I agree with Edward when it comes to believing everything you read on the internet, therefore you should look at the most authoritative source you can find for the subject your researching, in this case, www.thebarrreport.com.


----------



## plantbrain

Dimsum-

Simple as chosing a shrimp dumpling(hummm !):

for the 10 gal:

Add:

*2x a week:*
1/8 teaspoon of KNO3
About 1/2-1/4 rice grain's worth of KH2PO4
Trace elements(Flourish, Tropica master Grow etc) add 2 mls

Add about 1/2 this amount for the 5 gal.

Change the DIY weekly/10 days or so, give it a day before you swap brew bottles, as the CO2 production is rather high the first few hours.

Weekly water changes: 50%. 
Make sure your GH and KH are 3 degrees or higher from the tap water.
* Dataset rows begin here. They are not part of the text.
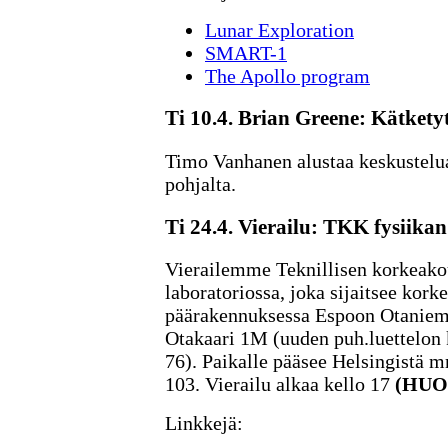
Lunar Exploration
SMART-1
The Apollo program
Ti 10.4. Brian Greene: Kätkety
Timo Vanhanen alustaa keskustelu
pohjalta.
Ti 24.4. Vierailu: TKK fysiikan
Vierailemme Teknillisen korkeako
laboratoriossa, joka sijaitsee kor
päärakennuksessa Espoon Otanieme
Otakaari 1M (uuden puh.luettelon k
76). Paikalle pääsee Helsingistä mm
103. Vierailu alkaa kello 17
(HUOM
Linkkejä:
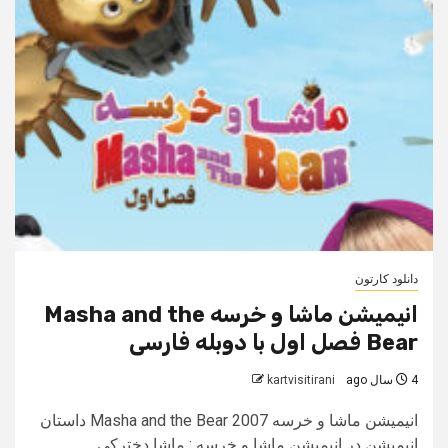
دانلود کارتون
انیمیشن ماشا و خرسه Masha and the
Bear فصل اول با دوبله فارسی
4 سال ago
kartvisitirani
انیمیشن ماشا و خرسه Masha and the Bear 2007 داستان
انیمیشن در انیمیشن ماشا و خرسه : ماشا دخترکی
Let me/us know if it is not.

That's it.
No horror, nothing scary, very simple and highly effective.

CO2 rather than the nutrients will be the biggest issues for you.
Plants are 40-45% carbon. 90% of all algae issues are CO2 related.

So look there(CO2) first always.
A narrow range RedSeapH test kit and a KH test kit and Gh kit is all you'll need. cost about 10-12$

See my site for a small simple cheap DIY CO2 reactor designed for DIY in mind. Cost about 2$.

Tank mainteance should take about 30 minutes a week with this routine.

Regards, 
Tom Barr

www.BarrReport.com


----------



## plantbrain

kretinus said:


> Most people who insist that you need the expensive test kits feel it's neccessary because they are obsessed with accuracy.


I suggest using the top of the line test kits if you want to do that, since that is an enjoyment in and of itself for a few folks. But most folks are unwilling to test regularly, nor want to test as a hobby, nor are willing to shell out the $ for it or calibrate cheap kits.

Most don't want to be bothered.
That's why I suggest things that I do.
It's based on people's habits.

I have 3000$ worth of testing equipment at home. 
I use it to answer specific questions/research, not to monitor on going aquascapes or customer's tanks etc.

I already know how to grow plants without test kits, most folks enjoy the plants, not the testing.

So I shared that.

I can always go back and check or see how the method did with the $$ test kits, but I don't need to do this after having already done it for many years.

It's good to learn from experience, as long as it's not your own.

Regards, 
Tom Barr


----------



## cgcaver

Dimsum... I was exactly like you after reading the EI article LOL I was fascinated with the theory presented by Tom, and it makes perfect sense to me. However, I was sitting there, with all my PMDD powders, thinking "Awesome idea... where do I start?" 

Im not a total newb at this stuff, and I still like to have it laid out before me like "Step 1, add X spoons of powder to X mL of water, then dose X mL every X day" LOL I understand the theories out there perfectly well, but I like it spelled out in english hehe. I think the main reason is I dont want to crash my tank or fight an algae war.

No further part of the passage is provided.